MITIDIERI RETIRA EMENDA E DÁ “CRÉDITO” A TEMER POR PEC 257

- Alexandre Pingo - - 11 de agosto de 2016 | - 11:54 - - Home » Política - - Sem Comentários

Em meio as discussões na Câmara Federal sobre o Projeto de Lei 257/2016, que renegocia a dívida dos Estados com a União e com o Banco Nacional de Desenvolvimento (BNDES), mas que congela os salários dos servidores públicos por, pelo menos, dois anos e suspende concursos, o deputado federal Fábio Mitidieri (PSD/SE), que chegou a apresentar uma emenda (300/2016), recuou de sua proposta e resolveu dar um crédito ao governo interino do presidente Michel Temer (PMDB).
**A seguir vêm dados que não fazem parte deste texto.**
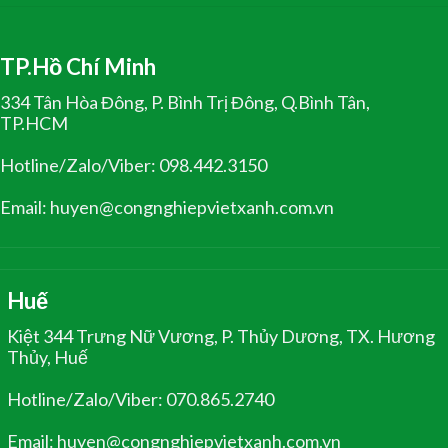
TP.Hồ Chí Minh
334 Tân Hòa Đông, P. Bình Trị Đông, Q.Bình Tân,
TP.HCM
Hotline/Zalo/Viber: 098.442.3150
Email: huyen@congnghiepvietxanh.com.vn
Huế
Kiệt 344 Trưng Nữ Vương, P. Thủy Dương, TX. Hương
Thủy, Huế
Hotline/Zalo/Viber: 070.865.2740
Email: huyen@congnghiepvietxanh.com.vn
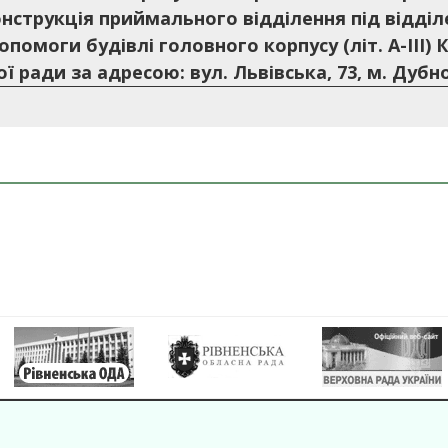
нструкція приймального відділення під відділ
опомоги будівлі головного корпусу (літ. А-ІІІ)
ї ради за адресою: вул. Львівська, 73, м. Дубн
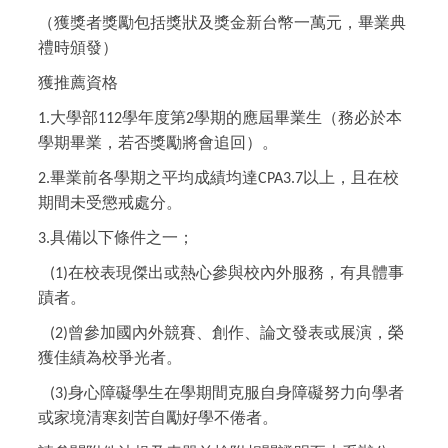
（獲獎者獎勵包括獎狀及獎金新台幣一萬元，畢業典
禮時頒發）
獲推薦資格
大學部
學年度第
學期的應屆畢業生（務必於本
1.
112
2
學期畢業，若否獎勵將會追回）。
畢業前各學期之平均成績均達
以上，且在校
2.
CPA3.7
期間未受懲戒處分。
具備以下條件之一；
3.
在校表現傑出或熱心參與校內外服務，有具體事
(1)
蹟者。
曾參加國內外競賽、創作、論文發表或展演，榮
(2)
獲佳績為校爭光者。
身心障礙學生在學期間克服自身障礙努力向學者
(3)
或家境清寒刻苦自勵好學不倦者。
Para o parlamentar, o governo sergipano, diga-se de passagem, possui um percentual de endividamento baixo.

Segundo Mitidieri, pelo texto original, o PL 257/2016 beneficiava apenas os Estados com débitos superiores a 100% da receita corrente líquida. “Na pratica, apenas sete Estados estavam se beneficiando deste PL. É como se a União estivesse beneficiando apenas os maus gestores de contas públicas. Devido a isso, apresentei a emenda de número 300 que fazia uma compensação pelas perdas do FPE nos anos de 2015 e 2016 em comparação a 2014, atualizados pelo IPCA, dos Estados que possuem endividamento inferior a uma vez a receita corrente líquida”.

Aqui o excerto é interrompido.